米投資銀行ウェドブッシュの著名なストラテジスト、ダン・アイブス氏とそのチームは、人工知能(AI)ツール「コパイロット」の発売はマイクロソフトの「iPhoneの瞬間」を表しており、同社の成長軌道を変えるだろうと述べた。同銀行は新たに発表した報告書で、人工知能顧客を対象とした最新の調査で、マイクロソフトが今年初めに発売した生成AI機能「Copilot」が収益化の面で「破壊的な」成果を上げていることが示されたと述べた。これを踏まえ、ウェドブッシュは目標株価を425ドルから450ドルに引き上げ、「アウトパフォーム」格付けを維持した。

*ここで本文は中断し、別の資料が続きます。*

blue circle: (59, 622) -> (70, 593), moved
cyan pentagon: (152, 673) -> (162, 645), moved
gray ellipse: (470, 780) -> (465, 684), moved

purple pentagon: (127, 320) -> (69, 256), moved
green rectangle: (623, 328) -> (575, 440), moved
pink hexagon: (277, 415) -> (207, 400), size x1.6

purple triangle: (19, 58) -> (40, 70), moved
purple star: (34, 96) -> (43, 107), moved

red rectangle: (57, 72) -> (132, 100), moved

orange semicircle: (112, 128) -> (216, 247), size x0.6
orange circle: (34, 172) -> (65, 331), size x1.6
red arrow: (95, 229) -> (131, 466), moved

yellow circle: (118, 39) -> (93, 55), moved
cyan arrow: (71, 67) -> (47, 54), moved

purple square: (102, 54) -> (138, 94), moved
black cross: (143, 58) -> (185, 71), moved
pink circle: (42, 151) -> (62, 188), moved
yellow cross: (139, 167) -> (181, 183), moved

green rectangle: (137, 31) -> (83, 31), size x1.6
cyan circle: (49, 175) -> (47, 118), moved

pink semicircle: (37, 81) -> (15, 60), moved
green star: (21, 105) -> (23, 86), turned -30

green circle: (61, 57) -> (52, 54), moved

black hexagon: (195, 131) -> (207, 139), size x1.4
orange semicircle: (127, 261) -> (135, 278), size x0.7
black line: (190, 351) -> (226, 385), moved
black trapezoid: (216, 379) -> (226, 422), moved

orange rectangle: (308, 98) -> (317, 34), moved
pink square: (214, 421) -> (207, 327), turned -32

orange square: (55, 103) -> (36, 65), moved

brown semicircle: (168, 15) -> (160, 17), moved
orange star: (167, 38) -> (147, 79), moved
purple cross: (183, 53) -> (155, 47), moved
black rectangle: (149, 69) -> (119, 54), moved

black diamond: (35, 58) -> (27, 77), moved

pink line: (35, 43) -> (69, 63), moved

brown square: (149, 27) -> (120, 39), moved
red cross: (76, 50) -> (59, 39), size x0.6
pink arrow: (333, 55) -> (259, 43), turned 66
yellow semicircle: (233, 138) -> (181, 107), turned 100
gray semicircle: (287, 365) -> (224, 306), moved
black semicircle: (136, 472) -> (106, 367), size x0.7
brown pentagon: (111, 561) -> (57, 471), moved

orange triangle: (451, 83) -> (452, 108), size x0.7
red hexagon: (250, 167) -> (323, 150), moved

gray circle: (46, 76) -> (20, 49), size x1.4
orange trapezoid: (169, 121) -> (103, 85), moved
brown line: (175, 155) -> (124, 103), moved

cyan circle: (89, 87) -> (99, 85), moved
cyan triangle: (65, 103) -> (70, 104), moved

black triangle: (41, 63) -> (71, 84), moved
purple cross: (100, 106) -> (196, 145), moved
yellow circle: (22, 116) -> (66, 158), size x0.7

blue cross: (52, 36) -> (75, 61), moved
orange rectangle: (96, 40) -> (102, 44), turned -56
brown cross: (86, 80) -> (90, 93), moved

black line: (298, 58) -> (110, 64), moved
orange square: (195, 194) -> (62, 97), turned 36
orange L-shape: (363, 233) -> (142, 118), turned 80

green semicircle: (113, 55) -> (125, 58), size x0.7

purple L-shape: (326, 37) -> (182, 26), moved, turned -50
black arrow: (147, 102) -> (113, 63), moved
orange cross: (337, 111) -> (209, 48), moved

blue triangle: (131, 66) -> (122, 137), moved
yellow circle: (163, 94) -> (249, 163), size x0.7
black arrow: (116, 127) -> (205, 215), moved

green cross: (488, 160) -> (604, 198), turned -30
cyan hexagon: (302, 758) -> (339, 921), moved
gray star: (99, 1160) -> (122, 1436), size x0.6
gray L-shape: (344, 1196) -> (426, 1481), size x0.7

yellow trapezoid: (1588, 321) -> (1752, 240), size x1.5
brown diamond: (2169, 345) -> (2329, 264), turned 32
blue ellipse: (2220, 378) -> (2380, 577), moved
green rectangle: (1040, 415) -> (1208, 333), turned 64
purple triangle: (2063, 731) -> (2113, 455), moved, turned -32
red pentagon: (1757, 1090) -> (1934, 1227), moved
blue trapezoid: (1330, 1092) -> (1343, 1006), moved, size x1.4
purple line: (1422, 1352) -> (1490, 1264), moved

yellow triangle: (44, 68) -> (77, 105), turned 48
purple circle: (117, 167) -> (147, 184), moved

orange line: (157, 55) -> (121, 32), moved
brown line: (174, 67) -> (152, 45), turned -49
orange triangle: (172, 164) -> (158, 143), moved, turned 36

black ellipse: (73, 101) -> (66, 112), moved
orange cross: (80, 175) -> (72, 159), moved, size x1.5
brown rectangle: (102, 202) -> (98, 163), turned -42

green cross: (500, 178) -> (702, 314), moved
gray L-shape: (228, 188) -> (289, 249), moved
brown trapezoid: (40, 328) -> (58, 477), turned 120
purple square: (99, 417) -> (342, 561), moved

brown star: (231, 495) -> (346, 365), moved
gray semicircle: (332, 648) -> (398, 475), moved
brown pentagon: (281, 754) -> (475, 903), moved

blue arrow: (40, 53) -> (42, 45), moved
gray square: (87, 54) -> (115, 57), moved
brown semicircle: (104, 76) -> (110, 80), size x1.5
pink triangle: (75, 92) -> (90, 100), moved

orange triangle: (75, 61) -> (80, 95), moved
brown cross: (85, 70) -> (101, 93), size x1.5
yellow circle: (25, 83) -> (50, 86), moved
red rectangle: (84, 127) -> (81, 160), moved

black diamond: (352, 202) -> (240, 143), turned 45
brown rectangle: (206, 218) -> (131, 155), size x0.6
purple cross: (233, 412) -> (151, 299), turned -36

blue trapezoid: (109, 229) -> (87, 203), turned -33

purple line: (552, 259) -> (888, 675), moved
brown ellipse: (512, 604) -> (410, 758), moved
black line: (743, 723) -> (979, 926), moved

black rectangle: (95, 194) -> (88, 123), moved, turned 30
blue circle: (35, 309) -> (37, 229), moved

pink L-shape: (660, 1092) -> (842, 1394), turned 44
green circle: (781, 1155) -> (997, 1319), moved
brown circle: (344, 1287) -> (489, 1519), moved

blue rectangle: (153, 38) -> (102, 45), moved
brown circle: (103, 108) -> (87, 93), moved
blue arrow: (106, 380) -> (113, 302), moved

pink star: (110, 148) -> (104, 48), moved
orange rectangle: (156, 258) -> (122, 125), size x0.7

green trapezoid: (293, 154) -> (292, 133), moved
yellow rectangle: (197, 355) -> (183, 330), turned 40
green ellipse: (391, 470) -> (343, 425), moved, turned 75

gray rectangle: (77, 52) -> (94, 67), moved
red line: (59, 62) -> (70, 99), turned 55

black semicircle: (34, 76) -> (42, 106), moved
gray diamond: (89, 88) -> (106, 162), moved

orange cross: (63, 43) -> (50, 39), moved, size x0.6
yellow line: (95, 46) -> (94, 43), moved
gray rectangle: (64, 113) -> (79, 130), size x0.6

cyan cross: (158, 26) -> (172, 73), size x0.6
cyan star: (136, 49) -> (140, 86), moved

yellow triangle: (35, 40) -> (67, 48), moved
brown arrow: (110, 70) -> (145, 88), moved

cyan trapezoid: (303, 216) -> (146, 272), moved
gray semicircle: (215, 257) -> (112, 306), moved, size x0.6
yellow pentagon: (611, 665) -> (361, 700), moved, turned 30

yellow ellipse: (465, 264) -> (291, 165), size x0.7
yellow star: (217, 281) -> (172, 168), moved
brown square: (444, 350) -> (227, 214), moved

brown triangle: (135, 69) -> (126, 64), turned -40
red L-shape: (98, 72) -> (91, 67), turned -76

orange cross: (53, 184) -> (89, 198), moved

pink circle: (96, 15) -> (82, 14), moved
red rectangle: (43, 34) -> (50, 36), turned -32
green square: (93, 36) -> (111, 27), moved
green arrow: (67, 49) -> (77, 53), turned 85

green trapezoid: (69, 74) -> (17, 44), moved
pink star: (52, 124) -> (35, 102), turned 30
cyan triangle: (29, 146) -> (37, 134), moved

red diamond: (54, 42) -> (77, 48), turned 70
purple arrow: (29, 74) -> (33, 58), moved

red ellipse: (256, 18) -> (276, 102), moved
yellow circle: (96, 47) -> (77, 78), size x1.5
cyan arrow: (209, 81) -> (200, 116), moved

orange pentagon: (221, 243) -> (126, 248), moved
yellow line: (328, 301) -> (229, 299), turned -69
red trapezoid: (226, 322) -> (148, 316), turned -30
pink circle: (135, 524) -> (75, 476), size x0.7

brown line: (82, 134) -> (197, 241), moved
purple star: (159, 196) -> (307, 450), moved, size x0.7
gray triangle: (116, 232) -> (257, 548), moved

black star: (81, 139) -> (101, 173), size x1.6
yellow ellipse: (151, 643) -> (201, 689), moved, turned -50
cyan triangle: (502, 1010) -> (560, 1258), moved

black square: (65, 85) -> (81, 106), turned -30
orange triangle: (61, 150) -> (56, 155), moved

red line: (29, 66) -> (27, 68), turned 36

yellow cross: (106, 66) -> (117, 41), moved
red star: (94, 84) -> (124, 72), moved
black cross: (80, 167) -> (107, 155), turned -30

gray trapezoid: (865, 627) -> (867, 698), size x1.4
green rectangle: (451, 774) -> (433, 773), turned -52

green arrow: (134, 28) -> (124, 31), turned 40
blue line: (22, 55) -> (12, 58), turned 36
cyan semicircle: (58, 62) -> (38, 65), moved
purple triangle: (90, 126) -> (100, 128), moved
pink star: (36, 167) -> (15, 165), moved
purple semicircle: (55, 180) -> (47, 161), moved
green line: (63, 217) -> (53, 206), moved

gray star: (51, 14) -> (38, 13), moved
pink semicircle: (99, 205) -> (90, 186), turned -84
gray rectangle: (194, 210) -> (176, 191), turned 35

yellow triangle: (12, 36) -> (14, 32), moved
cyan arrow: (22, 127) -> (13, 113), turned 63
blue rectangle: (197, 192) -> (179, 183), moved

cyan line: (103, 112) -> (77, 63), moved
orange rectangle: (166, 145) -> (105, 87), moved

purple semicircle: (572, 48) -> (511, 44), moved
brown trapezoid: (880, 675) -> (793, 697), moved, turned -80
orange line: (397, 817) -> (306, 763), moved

アイヴス氏は「われわれはこれがマイクロソフトの『iPhoneの瞬間』であり、今後数年間で人工知能がクラウドコンピューティングの成長軌道を変えると信じている。つまり、この分野での最近の取り組みに基づくと、今後3年以内にマイクロソフトユーザーの60%以上が最終的にこのAI機能をエンタープライズ/商業分野に適用すると信じている」と語った。
ウェドブッシュ氏は、2025 年までに AI の成長が「本当の」変曲点を迎えると予想しており、価格設定、テスト顧客、ユースケースは今後 3 ~ 6 か月かけて段階的に展開される予定です。
報道によると、マイクロソフトの人工知能ツールの潜在利益の増大を受けて、アイブス氏はマイクロソフトの目標株価を425ドルから450ドルに引き上げたということだが、これはマイクロソフトの株価が現在の水準から約20%上昇する可能性があることを意味する。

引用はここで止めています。